++++ Data under study ++++

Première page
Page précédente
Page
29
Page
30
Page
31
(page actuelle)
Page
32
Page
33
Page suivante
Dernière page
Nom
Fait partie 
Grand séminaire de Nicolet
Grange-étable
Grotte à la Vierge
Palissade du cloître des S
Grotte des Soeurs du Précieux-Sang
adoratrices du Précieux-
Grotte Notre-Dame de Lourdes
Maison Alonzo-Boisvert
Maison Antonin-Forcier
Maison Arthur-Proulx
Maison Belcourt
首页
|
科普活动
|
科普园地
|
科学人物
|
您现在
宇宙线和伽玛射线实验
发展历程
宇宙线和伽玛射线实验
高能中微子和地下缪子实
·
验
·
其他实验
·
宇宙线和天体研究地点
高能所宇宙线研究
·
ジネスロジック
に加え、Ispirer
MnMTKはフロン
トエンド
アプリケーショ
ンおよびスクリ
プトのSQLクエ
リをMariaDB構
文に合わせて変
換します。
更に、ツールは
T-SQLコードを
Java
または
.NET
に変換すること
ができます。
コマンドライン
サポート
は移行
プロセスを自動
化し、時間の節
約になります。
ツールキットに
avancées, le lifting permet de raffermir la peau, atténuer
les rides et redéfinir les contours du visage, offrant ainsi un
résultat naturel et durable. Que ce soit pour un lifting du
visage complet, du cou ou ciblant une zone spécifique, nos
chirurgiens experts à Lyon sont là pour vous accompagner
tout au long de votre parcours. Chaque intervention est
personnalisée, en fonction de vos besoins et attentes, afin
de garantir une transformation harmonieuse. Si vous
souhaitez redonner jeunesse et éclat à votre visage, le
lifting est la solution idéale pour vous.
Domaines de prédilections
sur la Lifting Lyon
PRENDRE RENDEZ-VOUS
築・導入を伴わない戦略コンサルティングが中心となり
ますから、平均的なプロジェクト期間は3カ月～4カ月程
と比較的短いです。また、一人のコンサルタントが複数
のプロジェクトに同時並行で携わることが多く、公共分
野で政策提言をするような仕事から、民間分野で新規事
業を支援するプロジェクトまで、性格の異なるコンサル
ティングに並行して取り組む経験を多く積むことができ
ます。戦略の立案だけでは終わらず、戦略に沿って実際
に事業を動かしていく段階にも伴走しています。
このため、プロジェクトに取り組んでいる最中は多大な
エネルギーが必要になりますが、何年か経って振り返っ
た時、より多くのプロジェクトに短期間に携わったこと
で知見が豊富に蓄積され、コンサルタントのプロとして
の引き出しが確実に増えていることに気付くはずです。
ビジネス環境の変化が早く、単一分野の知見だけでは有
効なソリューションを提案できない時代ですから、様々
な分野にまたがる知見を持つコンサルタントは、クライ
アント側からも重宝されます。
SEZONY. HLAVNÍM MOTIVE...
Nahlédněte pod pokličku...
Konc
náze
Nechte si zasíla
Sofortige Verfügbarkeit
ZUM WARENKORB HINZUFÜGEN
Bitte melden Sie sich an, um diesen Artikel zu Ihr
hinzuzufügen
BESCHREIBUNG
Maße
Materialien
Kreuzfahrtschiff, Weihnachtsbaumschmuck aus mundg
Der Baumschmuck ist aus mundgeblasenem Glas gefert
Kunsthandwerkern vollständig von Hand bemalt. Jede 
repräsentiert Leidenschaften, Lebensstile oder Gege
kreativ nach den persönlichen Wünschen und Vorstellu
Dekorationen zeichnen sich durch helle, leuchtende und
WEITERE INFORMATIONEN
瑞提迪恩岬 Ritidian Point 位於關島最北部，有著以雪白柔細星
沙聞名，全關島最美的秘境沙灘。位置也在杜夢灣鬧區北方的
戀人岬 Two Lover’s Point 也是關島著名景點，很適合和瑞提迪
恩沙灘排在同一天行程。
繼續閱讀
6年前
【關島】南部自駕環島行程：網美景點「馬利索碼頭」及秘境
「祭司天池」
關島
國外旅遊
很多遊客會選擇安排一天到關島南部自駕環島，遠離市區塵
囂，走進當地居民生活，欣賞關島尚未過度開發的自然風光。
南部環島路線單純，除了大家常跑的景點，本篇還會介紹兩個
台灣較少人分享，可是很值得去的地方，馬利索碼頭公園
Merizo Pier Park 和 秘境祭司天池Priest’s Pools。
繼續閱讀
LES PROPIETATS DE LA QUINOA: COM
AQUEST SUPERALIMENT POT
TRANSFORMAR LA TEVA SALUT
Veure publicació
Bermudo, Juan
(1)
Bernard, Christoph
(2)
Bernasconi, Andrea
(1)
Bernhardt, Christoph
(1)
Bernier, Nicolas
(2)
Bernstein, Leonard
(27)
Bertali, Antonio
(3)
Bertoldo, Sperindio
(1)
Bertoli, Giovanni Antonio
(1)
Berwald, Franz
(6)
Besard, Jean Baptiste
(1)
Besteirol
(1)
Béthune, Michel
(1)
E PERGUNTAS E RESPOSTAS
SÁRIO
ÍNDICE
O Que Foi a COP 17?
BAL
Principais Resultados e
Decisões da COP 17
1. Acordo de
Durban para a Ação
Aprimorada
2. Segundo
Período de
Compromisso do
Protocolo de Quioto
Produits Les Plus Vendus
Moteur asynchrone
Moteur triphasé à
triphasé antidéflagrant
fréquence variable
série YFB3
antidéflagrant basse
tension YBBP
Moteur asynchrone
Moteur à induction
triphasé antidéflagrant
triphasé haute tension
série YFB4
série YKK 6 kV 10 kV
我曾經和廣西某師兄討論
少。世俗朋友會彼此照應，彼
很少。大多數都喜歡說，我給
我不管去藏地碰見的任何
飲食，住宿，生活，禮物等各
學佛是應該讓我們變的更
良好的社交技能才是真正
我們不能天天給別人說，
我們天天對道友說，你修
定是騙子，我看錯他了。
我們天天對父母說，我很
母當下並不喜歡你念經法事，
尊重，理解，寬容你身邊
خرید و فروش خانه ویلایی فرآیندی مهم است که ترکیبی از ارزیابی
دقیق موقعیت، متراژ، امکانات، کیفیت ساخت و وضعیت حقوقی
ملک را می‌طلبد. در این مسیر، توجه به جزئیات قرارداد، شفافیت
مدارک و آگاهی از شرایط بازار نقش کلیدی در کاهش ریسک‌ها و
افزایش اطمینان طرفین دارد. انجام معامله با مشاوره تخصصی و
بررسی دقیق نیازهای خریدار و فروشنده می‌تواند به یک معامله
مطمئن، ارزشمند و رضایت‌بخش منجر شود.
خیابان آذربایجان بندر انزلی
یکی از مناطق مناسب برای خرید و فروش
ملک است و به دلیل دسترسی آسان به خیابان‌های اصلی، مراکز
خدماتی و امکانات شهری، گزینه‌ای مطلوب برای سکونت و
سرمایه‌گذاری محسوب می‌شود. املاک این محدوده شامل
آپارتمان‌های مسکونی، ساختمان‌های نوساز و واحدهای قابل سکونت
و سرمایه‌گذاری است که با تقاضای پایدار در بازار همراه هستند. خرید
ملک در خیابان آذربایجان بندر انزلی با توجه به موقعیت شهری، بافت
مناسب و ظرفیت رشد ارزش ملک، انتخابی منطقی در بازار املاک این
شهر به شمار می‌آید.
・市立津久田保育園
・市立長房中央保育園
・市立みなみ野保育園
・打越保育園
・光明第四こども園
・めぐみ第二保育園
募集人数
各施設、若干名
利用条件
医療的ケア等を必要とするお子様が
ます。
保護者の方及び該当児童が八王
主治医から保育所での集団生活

++++

• Assignment: Return the records above verbatim, in their entirety.

• Exercise answer:
Première page
Page précédente
Page
29
Page
30
Page
31
(page actuelle)
Page
32
Page
33
Page suivante
Dernière page
Nom
Fait partie 
Grand séminaire de Nicolet
Grange-étable
Grotte à la Vierge
Palissade du cloître des S
Grotte des Soeurs du Précieux-Sang
adoratrices du Précieux-
Grotte Notre-Dame de Lourdes
Maison Alonzo-Boisvert
Maison Antonin-Forcier
Maison Arthur-Proulx
Maison Belcourt
首页
|
科普活动
|
科普园地
|
科学人物
|
您现在
宇宙线和伽玛射线实验
发展历程
宇宙线和伽玛射线实验
高能中微子和地下缪子实
·
验
·
其他实验
·
宇宙线和天体研究地点
高能所宇宙线研究
·
ジネスロジック
に加え、Ispirer
MnMTKはフロン
トエンド
アプリケーショ
ンおよびスクリ
プトのSQLクエ
リをMariaDB構
文に合わせて変
換します。
更に、ツールは
T-SQLコードを
Java
または
.NET
に変換すること
ができます。
コマンドライン
サポート
は移行
プロセスを自動
化し、時間の節
約になります。
ツールキットに
avancées, le lifting permet de raffermir la peau, atténuer
les rides et redéfinir les contours du visage, offrant ainsi un
résultat naturel et durable. Que ce soit pour un lifting du
visage complet, du cou ou ciblant une zone spécifique, nos
chirurgiens experts à Lyon sont là pour vous accompagner
tout au long de votre parcours. Chaque intervention est
personnalisée, en fonction de vos besoins et attentes, afin
de garantir une transformation harmonieuse. Si vous
souhaitez redonner jeunesse et éclat à votre visage, le
lifting est la solution idéale pour vous.
Domaines de prédilections
sur la Lifting Lyon
PRENDRE RENDEZ-VOUS
築・導入を伴わない戦略コンサルティングが中心となり
ますから、平均的なプロジェクト期間は3カ月～4カ月程
と比較的短いです。また、一人のコンサルタントが複数
のプロジェクトに同時並行で携わることが多く、公共分
野で政策提言をするような仕事から、民間分野で新規事
業を支援するプロジェクトまで、性格の異なるコンサル
ティングに並行して取り組む経験を多く積むことができ
ます。戦略の立案だけでは終わらず、戦略に沿って実際
に事業を動かしていく段階にも伴走しています。
このため、プロジェクトに取り組んでいる最中は多大な
エネルギーが必要になりますが、何年か経って振り返っ
た時、より多くのプロジェクトに短期間に携わったこと
で知見が豊富に蓄積され、コンサルタントのプロとして
の引き出しが確実に増えていることに気付くはずです。
ビジネス環境の変化が早く、単一分野の知見だけでは有
効なソリューションを提案できない時代ですから、様々
な分野にまたがる知見を持つコンサルタントは、クライ
アント側からも重宝されます。
SEZONY. HLAVNÍM MOTIVE...
Nahlédněte pod pokličku...
Konc
náze
Nechte si zasíla
Sofortige Verfügbarkeit
ZUM WARENKORB HINZUFÜGEN
Bitte melden Sie sich an, um diesen Artikel zu Ihr
hinzuzufügen
BESCHREIBUNG
Maße
Materialien
Kreuzfahrtschiff, Weihnachtsbaumschmuck aus mundg
Der Baumschmuck ist aus mundgeblasenem Glas gefert
Kunsthandwerkern vollständig von Hand bemalt. Jede 
repräsentiert Leidenschaften, Lebensstile oder Gege
kreativ nach den persönlichen Wünschen und Vorstellu
Dekorationen zeichnen sich durch helle, leuchtende und
WEITERE INFORMATIONEN
瑞提迪恩岬 Ritidian Point 位於關島最北部，有著以雪白柔細星
沙聞名，全關島最美的秘境沙灘。位置也在杜夢灣鬧區北方的
戀人岬 Two Lover’s Point 也是關島著名景點，很適合和瑞提迪
恩沙灘排在同一天行程。
繼續閱讀
6年前
【關島】南部自駕環島行程：網美景點「馬利索碼頭」及秘境
「祭司天池」
關島
國外旅遊
很多遊客會選擇安排一天到關島南部自駕環島，遠離市區塵
囂，走進當地居民生活，欣賞關島尚未過度開發的自然風光。
南部環島路線單純，除了大家常跑的景點，本篇還會介紹兩個
台灣較少人分享，可是很值得去的地方，馬利索碼頭公園
Merizo Pier Park 和 秘境祭司天池Priest’s Pools。
繼續閱讀
LES PROPIETATS DE LA QUINOA: COM
AQUEST SUPERALIMENT POT
TRANSFORMAR LA TEVA SALUT
Veure publicació
Bermudo, Juan
(1)
Bernard, Christoph
(2)
Bernasconi, Andrea
(1)
Bernhardt, Christoph
(1)
Bernier, Nicolas
(2)
Bernstein, Leonard
(27)
Bertali, Antonio
(3)
Bertoldo, Sperindio
(1)
Bertoli, Giovanni Antonio
(1)
Berwald, Franz
(6)
Besard, Jean Baptiste
(1)
Besteirol
(1)
Béthune, Michel
(1)
E PERGUNTAS E RESPOSTAS
SÁRIO
ÍNDICE
O Que Foi a COP 17?
BAL
Principais Resultados e
Decisões da COP 17
1. Acordo de
Durban para a Ação
Aprimorada
2. Segundo
Período de
Compromisso do
Protocolo de Quioto
Produits Les Plus Vendus
Moteur asynchrone
Moteur triphasé à
triphasé antidéflagrant
fréquence variable
série YFB3
antidéflagrant basse
tension YBBP
Moteur asynchrone
Moteur à induction
triphasé antidéflagrant
triphasé haute tension
série YFB4
série YKK 6 kV 10 kV
我曾經和廣西某師兄討論
少。世俗朋友會彼此照應，彼
很少。大多數都喜歡說，我給
我不管去藏地碰見的任何
飲食，住宿，生活，禮物等各
學佛是應該讓我們變的更
良好的社交技能才是真正
我們不能天天給別人說，
我們天天對道友說，你修
定是騙子，我看錯他了。
我們天天對父母說，我很
母當下並不喜歡你念經法事，
尊重，理解，寬容你身邊
خرید و فروش خانه ویلایی فرآیندی مهم است که ترکیبی از ارزیابی
دقیق موقعیت، متراژ، امکانات، کیفیت ساخت و وضعیت حقوقی
ملک را می‌طلبد. در این مسیر، توجه به جزئیات قرارداد، شفافیت
مدارک و آگاهی از شرایط بازار نقش کلیدی در کاهش ریسک‌ها و
افزایش اطمینان طرفین دارد. انجام معامله با مشاوره تخصصی و
بررسی دقیق نیازهای خریدار و فروشنده می‌تواند به یک معامله
مطمئن، ارزشمند و رضایت‌بخش منجر شود.
خیابان آذربایجان بندر انزلی
یکی از مناطق مناسب برای خرید و فروش
ملک است و به دلیل دسترسی آسان به خیابان‌های اصلی، مراکز
خدماتی و امکانات شهری، گزینه‌ای مطلوب برای سکونت و
سرمایه‌گذاری محسوب می‌شود. املاک این محدوده شامل
آپارتمان‌های مسکونی، ساختمان‌های نوساز و واحدهای قابل سکونت
و سرمایه‌گذاری است که با تقاضای پایدار در بازار همراه هستند. خرید
ملک در خیابان آذربایجان بندر انزلی با توجه به موقعیت شهری، بافت
مناسب و ظرفیت رشد ارزش ملک، انتخابی منطقی در بازار املاک این
شهر به شمار می‌آید.
・市立津久田保育園
・市立長房中央保育園
・市立みなみ野保育園
・打越保育園
・光明第四こども園
・めぐみ第二保育園
募集人数
各施設、若干名
利用条件
医療的ケア等を必要とするお子様が
ます。
保護者の方及び該当児童が八王
主治医から保育所での集団生活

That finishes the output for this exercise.